Data Mining is often defined as discovering useful but hidden patterns or relationships in a database, which is one of the hottest fields in computer science. It is a good field to study not only for computer science students, but also for transportation students, as well as lots of or engineer students because the same techniques can be used to solve many problems related to data mining that may arise during their career in the future.
This course intends to cover the basic concepts of data mining as well as specific applications to transportation systems, including data preprocessing, instance-based learning, decision tree, support vector machine, neural network, outlier detection and ensemble learning. The instructors will introduce what the techniques are, what they can do, how they are used, and how they work.
Welcome to join us.
The objectives of the course are to present the basic concepts of data mining, the principles and ideas underlying the practice of data mining, including data preprocess, instance based learning, decision tree, Support Vector Machine, outlier mining, and ensemble learning.
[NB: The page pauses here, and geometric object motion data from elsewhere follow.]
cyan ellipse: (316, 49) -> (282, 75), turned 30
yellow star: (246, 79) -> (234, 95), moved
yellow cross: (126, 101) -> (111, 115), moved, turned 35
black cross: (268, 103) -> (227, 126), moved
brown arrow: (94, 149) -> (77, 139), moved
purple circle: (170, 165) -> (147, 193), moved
After completing this course, students will have the ability to understand the fundamental terms and concepts of data mining, and to use the methods taught in class for the analysis and processing of real transportation data.
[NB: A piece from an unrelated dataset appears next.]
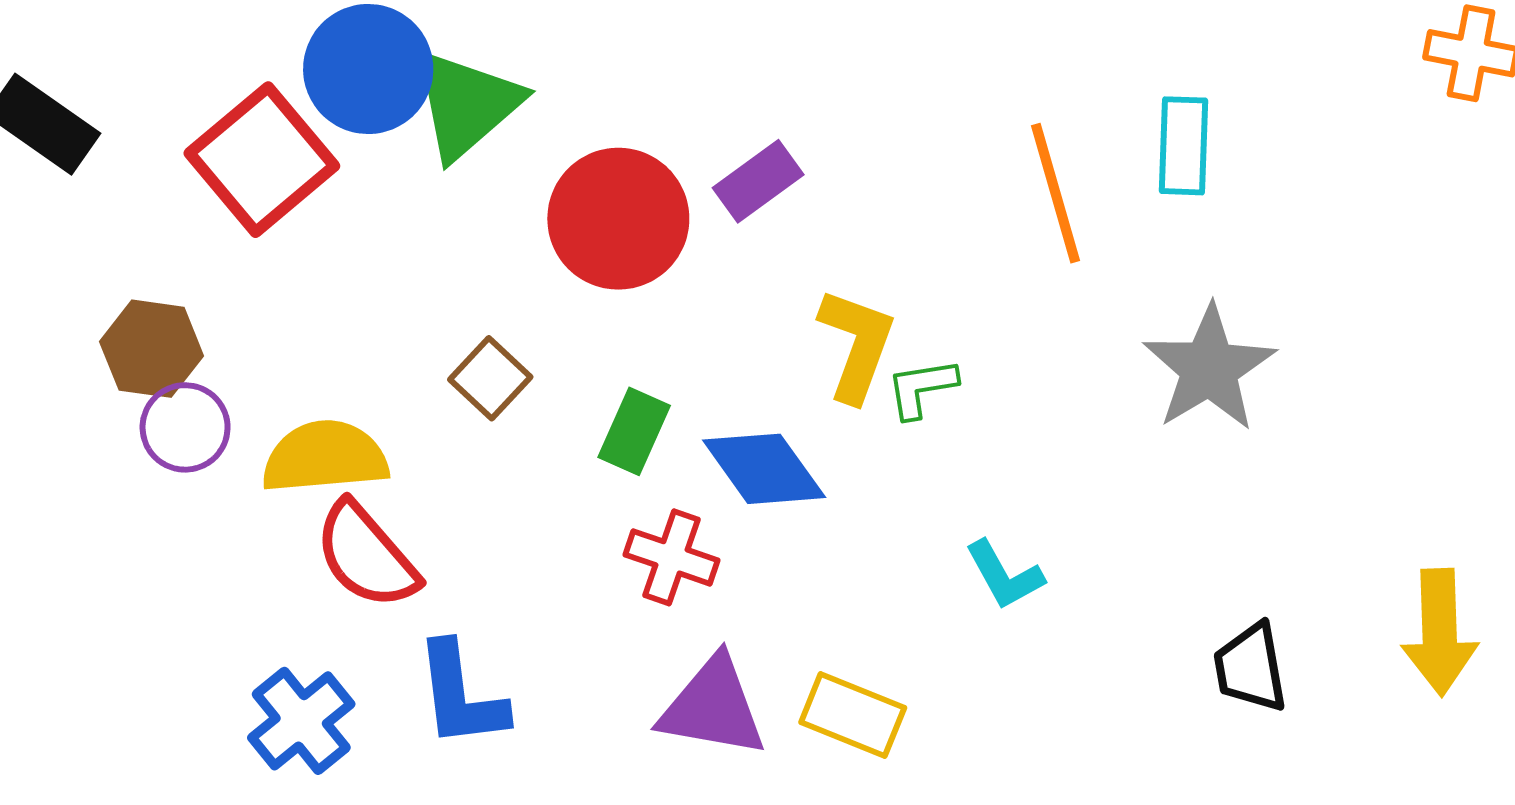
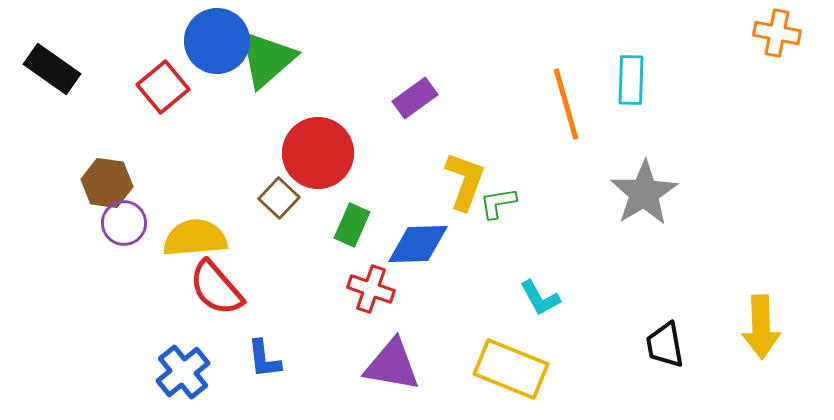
red square: (262, 160) -> (163, 87), size x0.7
red circle: (618, 219) -> (318, 153), moved
blue diamond: (764, 469) -> (418, 244), turned -56
blue L-shape: (461, 695) -> (264, 359), size x0.7
yellow rectangle: (853, 715) -> (511, 369), moved, size x1.4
Knowledge of probability, statistics and linear algebra at the undergraduate level; Basic knowledge of traffic engineering, and basic programing skills.
Textbook:
陈淑燕, 马永锋, 乔凤翔. Machine Learning for Transportation, 东南大学出版社, 2022.
Reference books:
A. Ian H.Witten, Eibe Frank, Data Mining: Practical Machine Learning Tools and Techniques with Java Implementations, San Francisco: Morgan Kaufmann Publishers, 3rd ed. 2011.
B. Charu C. Aggarwal, Data Mining: The Textbook, Springer, May 2015.
C. Pang-Ning Tan, Michael Steinbach, Vipin Kumar, Introduction to Data Mining, Pearson, 1st Edition, 2005.
D. Christopher M. Bishop, Pattern recognition and machine learning, the Morgan Kaufmann series in information science and statistics, Springer Science, 2006.
E. Jiawei Han, Micheline Kamber and Jian Pei, Data Mining: Concepts and Techniques, Morgan Kaufmann, 3rd edition, 2011.
F. Required handouts will be provided by the instructors.